# View folder size in Vista



## piggyboo (Apr 26, 2008)

I was wondering if anyone knows how to view folder sizes in Vista - without selecting properties for each folder. You know how you can sort by file size, type, etc? Well you can't do that with folder sizes...

I know there are plenty of third-party apps for XP, but so far I haven't found any that are compatible for Vista.
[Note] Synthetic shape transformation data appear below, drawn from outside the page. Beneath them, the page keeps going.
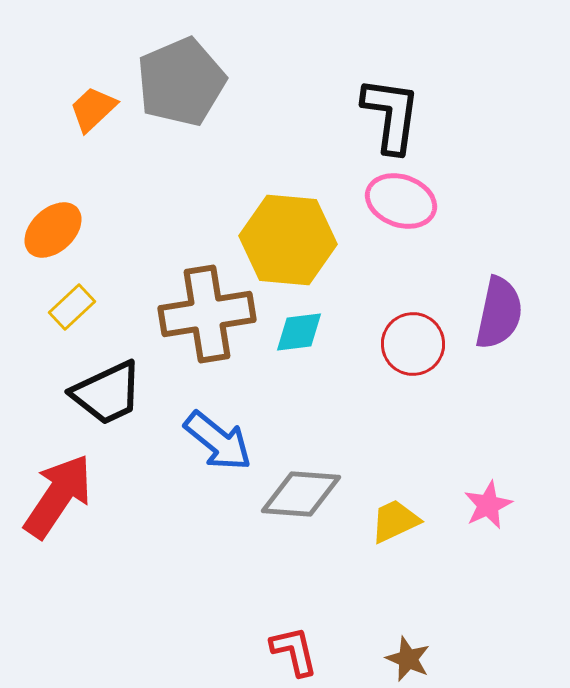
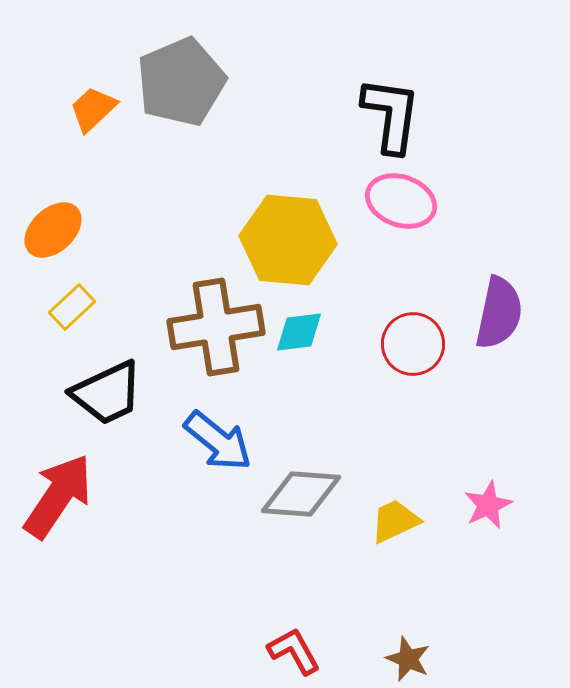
brown cross: moved 9 px right, 13 px down
red L-shape: rotated 16 degrees counterclockwise
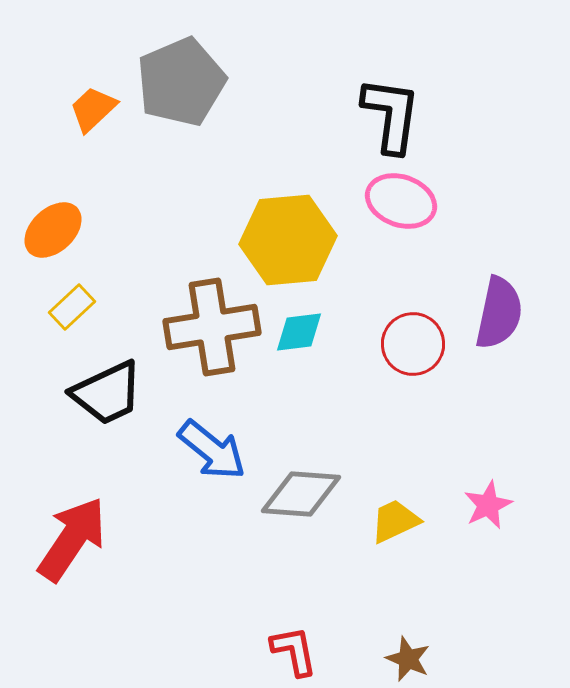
yellow hexagon: rotated 10 degrees counterclockwise
brown cross: moved 4 px left
blue arrow: moved 6 px left, 9 px down
red arrow: moved 14 px right, 43 px down
red L-shape: rotated 18 degrees clockwise
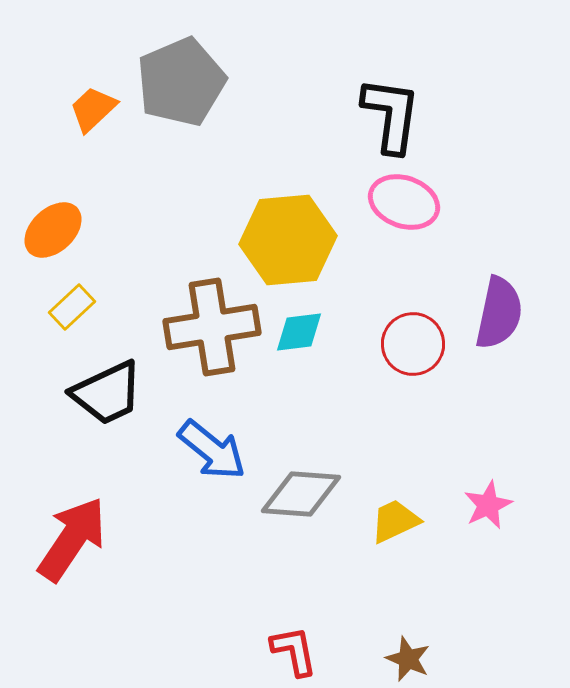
pink ellipse: moved 3 px right, 1 px down
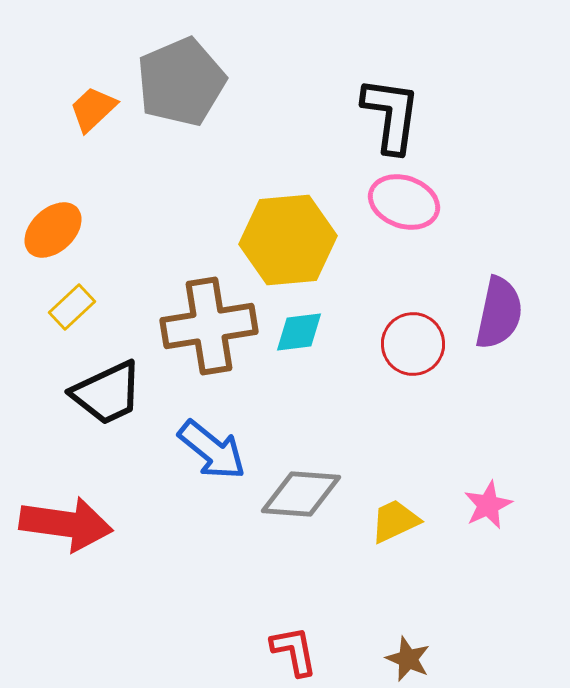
brown cross: moved 3 px left, 1 px up
red arrow: moved 6 px left, 15 px up; rotated 64 degrees clockwise
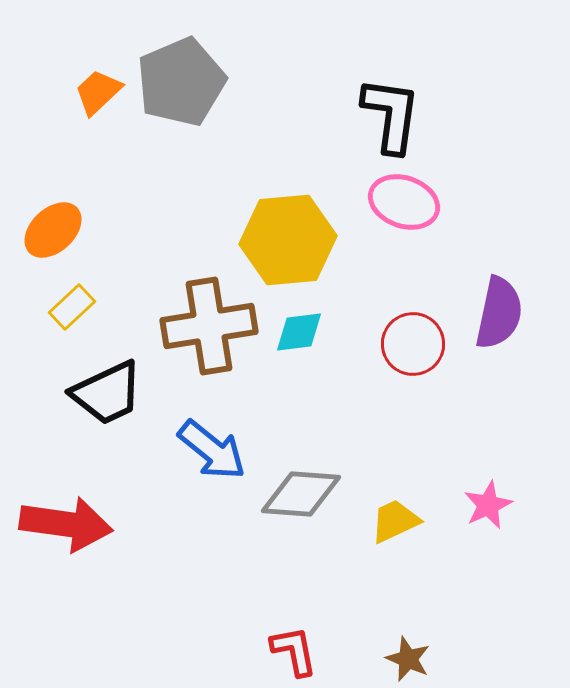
orange trapezoid: moved 5 px right, 17 px up
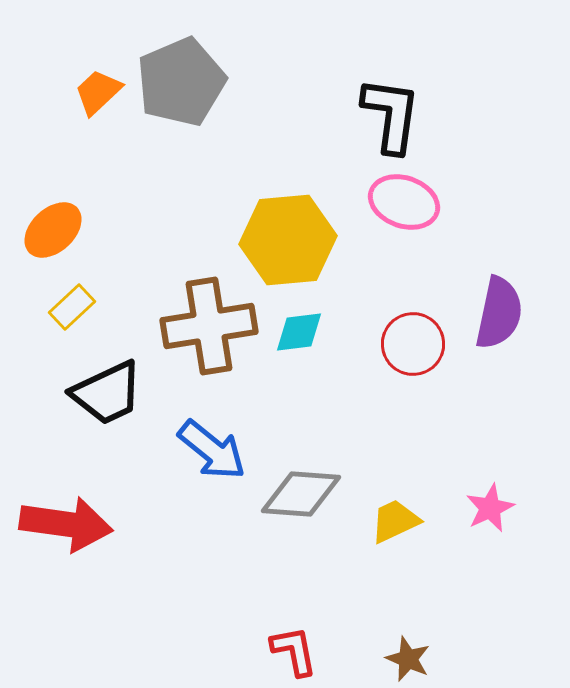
pink star: moved 2 px right, 3 px down
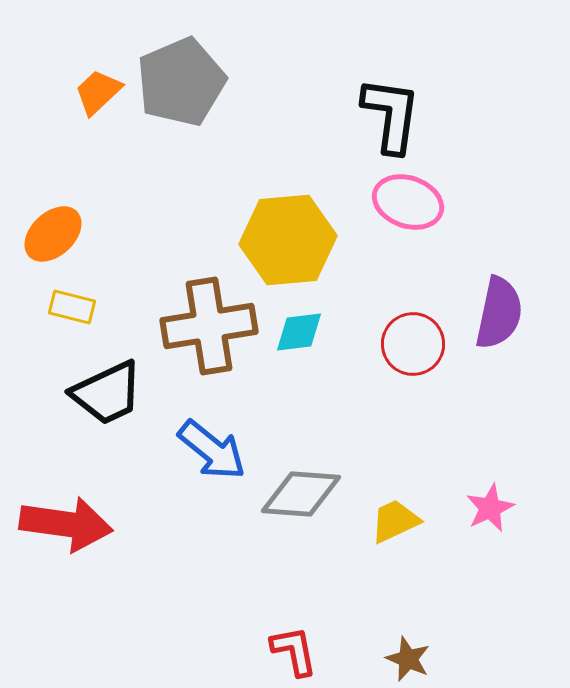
pink ellipse: moved 4 px right
orange ellipse: moved 4 px down
yellow rectangle: rotated 57 degrees clockwise
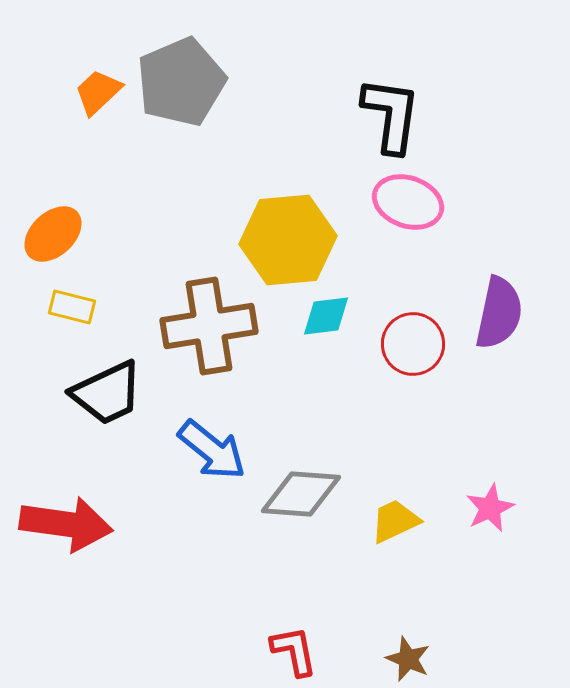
cyan diamond: moved 27 px right, 16 px up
I hope I've explained myself clearly...can anyone help?

Thanks.


----------



## jcgriff2 (Sep 30, 2007)

Hi piggyboo. . .

Welcome back to TSF...

Try Treesize . .

http://www.jam-software.com/freeware/index.shtml

Happy Hunting... (og, take a look at c:\windows\winsxs - mine is ~13GB)

jcgriff2

.


----------



## piggyboo (Apr 26, 2008)

Thanks...it's a pretty good program, however, the thing I was looking for is one that allows folders to be sorted by folder size in windows explorer - like with other attributes such as tags, file size, name, type etc;

Wow, how come your winxs thing is so big? Mine's only about 3.5GB.


----------



## MarkR002 (May 27, 2008)

Another commercial offering with lots of features is FolderSizes - http://www.foldersizes.com.


----------